- [HOW TO COMPLETE THIS TASK]:
The pictures stay out; all of the data is to be printed exactly.

(Dataset records)

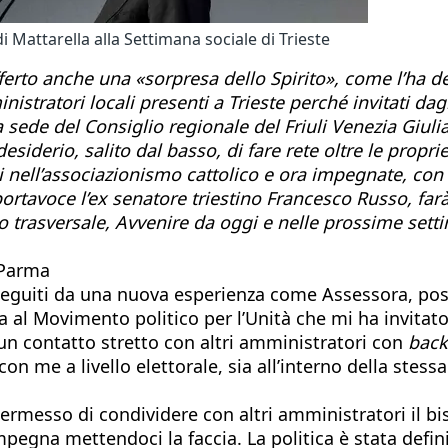
i Mattarella alla Settimana sociale di Trieste
fferto anche una «sorpresa dello Spirito», come l’ha 
tratori locali presenti a Trieste perché invitati dagli
 sede del Consiglio regionale del Friuli Venezia Giulia 
 desiderio, salito dal basso, di fare rete oltre le propr
ll’associazionismo cattolico e ora impegnate, con non
portavoce l’ex senatore triestino Francesco Russo, fa
 trasversale, Avvenire da oggi e nelle prossime setti
 Parma
eguiti da una nuova esperienza come Assessora, poss
 al Movimento politico per l’Unità che mi ha invitato 
 un contatto stretto con altri amministratori con
bac
con me a livello elettorale, sia all’interno della s
permesso di condividere con altri amministratori il bi
 impegna mettendoci la faccia. La politica è stata defi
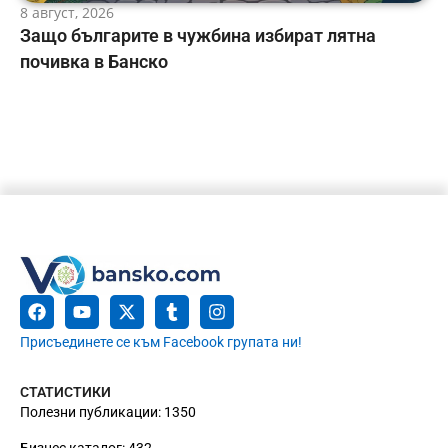
8 август, 2026
Защо българите в чужбина избират лятна
почивка в Банско
Присъединете се към Facebook групата ни!
СТАТИСТИКИ
Полезни публикации: 1350
Бизнес каталог: 432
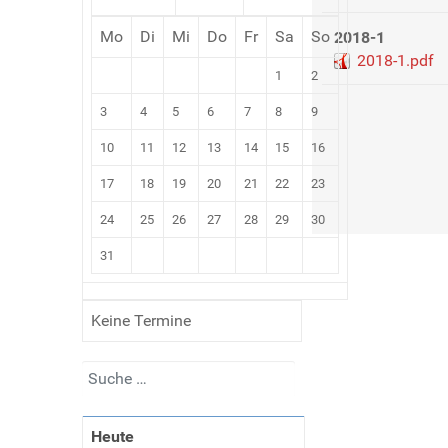
Mo
Di
Mi
Do
Fr
Sa
So
2018-1
2018-1.pdf
1
2
3
4
5
6
7
8
9
10
11
12
13
14
15
16
17
18
19
20
21
22
23
24
25
26
27
28
29
30
31
Keine Termine
Suchen
Heute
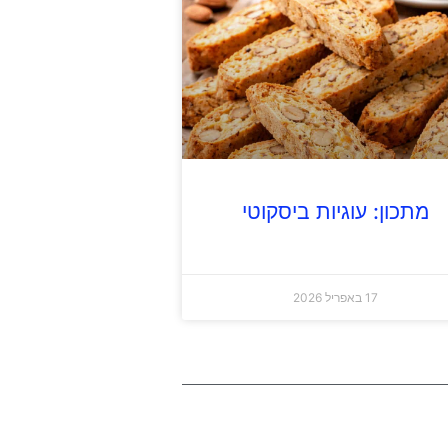
מתכון: עוגיות ביסקוטי
17 באפריל 2026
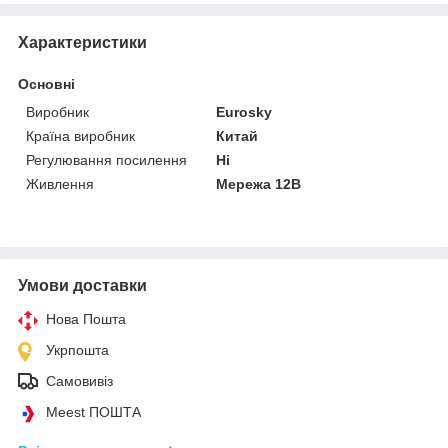
Характеристики
Основні
Виробник
Eurosky
Країна виробник
Китай
Регулювання посилення
Ні
Живлення
Мережа 12В
Умови доставки
Нова Пошта
Укрпошта
Самовивіз
Meest ПОШТА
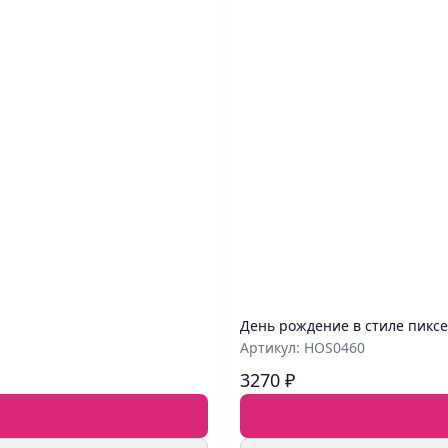
День рождение в стиле пикс
Артикул: HOS0460
3270 ₽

- [ANSWER]:
i Mattarella alla Settimana sociale di Trieste
fferto anche una «sorpresa dello Spirito», come l’ha 
tratori locali presenti a Trieste perché invitati dagli
 sede del Consiglio regionale del Friuli Venezia Giulia 
 desiderio, salito dal basso, di fare rete oltre le propr
ll’associazionismo cattolico e ora impegnate, con non
portavoce l’ex senatore triestino Francesco Russo, fa
 trasversale, Avvenire da oggi e nelle prossime setti
 Parma
eguiti da una nuova esperienza come Assessora, poss
 al Movimento politico per l’Unità che mi ha invitato 
 un contatto stretto con altri amministratori con
bac
con me a livello elettorale, sia all’interno della s
permesso di condividere con altri amministratori il bi
 impegna mettendoci la faccia. La politica è stata defi
8 август, 2026
Защо българите в чужбина избират лятна
почивка в Банско
Присъединете се към Facebook групата ни!
СТАТИСТИКИ
Полезни публикации: 1350
Бизнес каталог: 432
Mo
Di
Mi
Do
Fr
Sa
So
2018-1
2018-1.pdf
1
2
3
4
5
6
7
8
9
10
11
12
13
14
15
16
17
18
19
20
21
22
23
24
25
26
27
28
29
30
31
Keine Termine
Suchen
Heute
מתכון: עוגיות ביסקוטי
17 באפריל 2026
Характеристики
Основні
Виробник
Eurosky
Країна виробник
Китай
Регулювання посилення
Ні
Живлення
Мережа 12В
Умови доставки
Нова Пошта
Укрпошта
Самовивіз
Meest ПОШТА
День рождение в стиле пикс
Артикул: HOS0460
3270 ₽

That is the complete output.